Legislator NasDem dari Dapil Jawa Timur II yang meliputi Pasuruan dan Probolinggo itu mengingatkan, kebijakan tersebut berpotensi merugikan calon jemaah yang telah lama menunggu keberangkatan melalui sistem antrean resmi.
“Menurut saya ini sangat tidak adil bagi jemaah yang sudah menunggu. Saat ini ada sekitar 5,2 juta calon jemaah dengan masa tunggu hingga 26 tahun. Jangan sampai hak mereka yang sudah antre justru terambil,” tegasnya.

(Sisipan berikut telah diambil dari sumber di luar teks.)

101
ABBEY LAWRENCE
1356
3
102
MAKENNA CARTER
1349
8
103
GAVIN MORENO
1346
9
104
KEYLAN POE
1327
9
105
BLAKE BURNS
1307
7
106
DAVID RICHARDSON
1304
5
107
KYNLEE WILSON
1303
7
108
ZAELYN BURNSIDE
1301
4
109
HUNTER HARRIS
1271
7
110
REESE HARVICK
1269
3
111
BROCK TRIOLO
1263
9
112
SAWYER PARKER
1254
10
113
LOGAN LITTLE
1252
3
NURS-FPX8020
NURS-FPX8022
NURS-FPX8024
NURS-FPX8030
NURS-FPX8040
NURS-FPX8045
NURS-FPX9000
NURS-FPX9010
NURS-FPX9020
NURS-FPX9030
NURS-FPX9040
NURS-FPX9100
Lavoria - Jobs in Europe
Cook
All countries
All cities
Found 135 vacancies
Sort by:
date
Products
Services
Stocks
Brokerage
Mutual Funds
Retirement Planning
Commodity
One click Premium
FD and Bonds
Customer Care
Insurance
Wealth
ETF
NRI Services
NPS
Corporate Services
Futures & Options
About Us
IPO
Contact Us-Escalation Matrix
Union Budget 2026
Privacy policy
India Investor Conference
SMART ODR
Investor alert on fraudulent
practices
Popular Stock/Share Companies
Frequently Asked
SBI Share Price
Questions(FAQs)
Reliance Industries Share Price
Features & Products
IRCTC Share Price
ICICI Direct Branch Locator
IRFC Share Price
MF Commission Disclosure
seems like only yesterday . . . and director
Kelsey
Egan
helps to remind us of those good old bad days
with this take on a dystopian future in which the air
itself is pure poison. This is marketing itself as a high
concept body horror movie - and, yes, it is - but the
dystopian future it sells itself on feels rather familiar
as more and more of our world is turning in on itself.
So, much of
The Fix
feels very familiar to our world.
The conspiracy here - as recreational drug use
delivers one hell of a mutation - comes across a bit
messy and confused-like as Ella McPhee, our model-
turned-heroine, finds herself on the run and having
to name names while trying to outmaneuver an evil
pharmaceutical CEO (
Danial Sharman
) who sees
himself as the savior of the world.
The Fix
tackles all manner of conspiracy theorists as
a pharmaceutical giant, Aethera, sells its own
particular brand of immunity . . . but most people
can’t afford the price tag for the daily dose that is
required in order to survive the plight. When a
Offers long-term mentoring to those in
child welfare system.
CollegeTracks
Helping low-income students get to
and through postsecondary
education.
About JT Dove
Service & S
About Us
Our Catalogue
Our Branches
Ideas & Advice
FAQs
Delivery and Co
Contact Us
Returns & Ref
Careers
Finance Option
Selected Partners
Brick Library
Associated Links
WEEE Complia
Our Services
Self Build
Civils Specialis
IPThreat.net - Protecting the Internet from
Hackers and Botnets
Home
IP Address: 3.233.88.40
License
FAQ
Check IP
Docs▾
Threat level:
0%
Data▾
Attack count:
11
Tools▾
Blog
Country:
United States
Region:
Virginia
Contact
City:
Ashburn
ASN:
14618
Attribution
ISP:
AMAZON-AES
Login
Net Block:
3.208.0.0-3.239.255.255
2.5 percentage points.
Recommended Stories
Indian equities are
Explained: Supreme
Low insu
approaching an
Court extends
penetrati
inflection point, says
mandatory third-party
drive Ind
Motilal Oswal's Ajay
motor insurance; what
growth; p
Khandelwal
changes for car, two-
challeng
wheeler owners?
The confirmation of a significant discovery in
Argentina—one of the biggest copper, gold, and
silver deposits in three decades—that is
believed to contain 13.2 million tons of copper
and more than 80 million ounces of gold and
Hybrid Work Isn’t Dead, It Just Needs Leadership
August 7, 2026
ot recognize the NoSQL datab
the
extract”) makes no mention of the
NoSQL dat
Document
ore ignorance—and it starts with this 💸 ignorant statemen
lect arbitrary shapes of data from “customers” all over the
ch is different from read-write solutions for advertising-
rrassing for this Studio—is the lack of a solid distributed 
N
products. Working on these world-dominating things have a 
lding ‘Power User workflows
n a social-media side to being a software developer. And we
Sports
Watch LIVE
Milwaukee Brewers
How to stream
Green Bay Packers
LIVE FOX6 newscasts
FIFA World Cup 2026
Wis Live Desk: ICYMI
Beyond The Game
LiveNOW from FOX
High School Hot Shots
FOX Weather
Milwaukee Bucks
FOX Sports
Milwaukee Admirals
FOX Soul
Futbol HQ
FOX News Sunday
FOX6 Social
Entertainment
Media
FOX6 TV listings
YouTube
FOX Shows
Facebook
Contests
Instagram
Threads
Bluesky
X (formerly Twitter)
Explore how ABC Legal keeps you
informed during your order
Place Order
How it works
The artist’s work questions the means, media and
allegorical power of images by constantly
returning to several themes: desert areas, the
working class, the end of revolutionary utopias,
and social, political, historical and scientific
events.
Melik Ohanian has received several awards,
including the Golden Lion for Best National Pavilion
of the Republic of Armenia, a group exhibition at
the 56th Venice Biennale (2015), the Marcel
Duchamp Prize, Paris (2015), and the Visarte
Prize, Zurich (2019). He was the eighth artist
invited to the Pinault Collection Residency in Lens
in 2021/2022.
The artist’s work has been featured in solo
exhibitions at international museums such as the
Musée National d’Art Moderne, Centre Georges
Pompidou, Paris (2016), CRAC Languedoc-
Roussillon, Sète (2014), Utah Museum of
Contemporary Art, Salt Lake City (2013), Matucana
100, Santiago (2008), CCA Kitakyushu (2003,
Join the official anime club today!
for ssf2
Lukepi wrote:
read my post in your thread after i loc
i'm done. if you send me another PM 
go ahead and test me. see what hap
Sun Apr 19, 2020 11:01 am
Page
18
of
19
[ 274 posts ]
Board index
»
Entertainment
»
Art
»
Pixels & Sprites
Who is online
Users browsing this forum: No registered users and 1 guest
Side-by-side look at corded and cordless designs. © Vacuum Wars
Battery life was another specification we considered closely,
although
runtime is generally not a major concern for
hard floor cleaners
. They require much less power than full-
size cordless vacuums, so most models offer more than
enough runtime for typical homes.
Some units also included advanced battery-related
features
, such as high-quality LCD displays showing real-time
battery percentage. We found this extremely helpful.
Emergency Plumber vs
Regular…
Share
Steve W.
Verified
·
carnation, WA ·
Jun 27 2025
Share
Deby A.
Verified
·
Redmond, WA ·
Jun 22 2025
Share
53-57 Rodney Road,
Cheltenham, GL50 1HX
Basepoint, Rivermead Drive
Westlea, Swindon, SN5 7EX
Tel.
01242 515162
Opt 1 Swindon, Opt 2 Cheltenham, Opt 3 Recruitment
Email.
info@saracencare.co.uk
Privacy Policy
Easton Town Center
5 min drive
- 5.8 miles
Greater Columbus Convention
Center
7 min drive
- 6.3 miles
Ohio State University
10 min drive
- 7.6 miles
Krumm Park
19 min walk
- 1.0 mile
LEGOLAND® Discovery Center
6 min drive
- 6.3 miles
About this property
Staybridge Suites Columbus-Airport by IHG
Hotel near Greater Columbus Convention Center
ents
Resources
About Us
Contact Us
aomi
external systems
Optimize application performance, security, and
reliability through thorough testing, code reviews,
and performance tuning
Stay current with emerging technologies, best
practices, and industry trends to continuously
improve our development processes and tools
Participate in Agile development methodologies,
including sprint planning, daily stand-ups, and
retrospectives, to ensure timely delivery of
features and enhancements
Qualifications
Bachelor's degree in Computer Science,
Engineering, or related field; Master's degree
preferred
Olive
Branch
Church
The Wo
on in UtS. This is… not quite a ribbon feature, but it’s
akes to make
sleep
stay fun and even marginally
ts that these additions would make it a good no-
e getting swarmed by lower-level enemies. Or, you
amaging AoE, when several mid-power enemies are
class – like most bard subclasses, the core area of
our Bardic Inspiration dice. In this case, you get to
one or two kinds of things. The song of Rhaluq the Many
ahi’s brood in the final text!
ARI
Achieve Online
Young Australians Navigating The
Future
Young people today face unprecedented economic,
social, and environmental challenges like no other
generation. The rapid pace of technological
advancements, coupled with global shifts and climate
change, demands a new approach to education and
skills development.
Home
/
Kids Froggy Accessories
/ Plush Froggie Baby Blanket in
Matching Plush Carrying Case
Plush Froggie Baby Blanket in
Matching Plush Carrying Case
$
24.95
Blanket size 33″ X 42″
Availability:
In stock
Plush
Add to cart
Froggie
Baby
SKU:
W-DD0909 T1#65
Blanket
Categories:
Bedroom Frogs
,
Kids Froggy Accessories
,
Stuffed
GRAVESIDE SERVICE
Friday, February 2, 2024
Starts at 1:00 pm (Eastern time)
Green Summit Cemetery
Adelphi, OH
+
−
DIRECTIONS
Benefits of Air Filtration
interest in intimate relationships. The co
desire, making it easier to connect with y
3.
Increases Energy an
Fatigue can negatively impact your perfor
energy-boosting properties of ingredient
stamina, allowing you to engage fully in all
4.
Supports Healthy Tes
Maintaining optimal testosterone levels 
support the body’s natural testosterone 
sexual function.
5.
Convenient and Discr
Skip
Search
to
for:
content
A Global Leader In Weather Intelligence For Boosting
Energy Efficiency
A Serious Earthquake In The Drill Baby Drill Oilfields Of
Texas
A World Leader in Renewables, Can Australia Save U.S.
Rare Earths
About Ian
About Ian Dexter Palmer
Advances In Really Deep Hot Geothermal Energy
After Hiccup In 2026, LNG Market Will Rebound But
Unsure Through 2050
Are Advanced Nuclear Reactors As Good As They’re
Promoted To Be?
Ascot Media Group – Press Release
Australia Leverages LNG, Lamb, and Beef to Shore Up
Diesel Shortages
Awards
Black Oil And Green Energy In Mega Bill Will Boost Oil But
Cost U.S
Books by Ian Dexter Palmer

Dini juga menambahkan, pihaknya akan segera memanggil kementerian terkait untuk membahas lebih lanjut teknis rencana tersebut, termasuk dampaknya terhadap sistem antrean haji yang telah berjalan.
“Harapannya, jika memang ada war tiket haji, jangan sampai mengurangi jemaah yang sudah menunggu. Mereka harus tetap berangkat sesuai jadwalnya, atau kalau memang tetap ada, semoga ada tambahan kuota dari Pemerintah Arab Saudi,” pungkas Dini. (Najib/*)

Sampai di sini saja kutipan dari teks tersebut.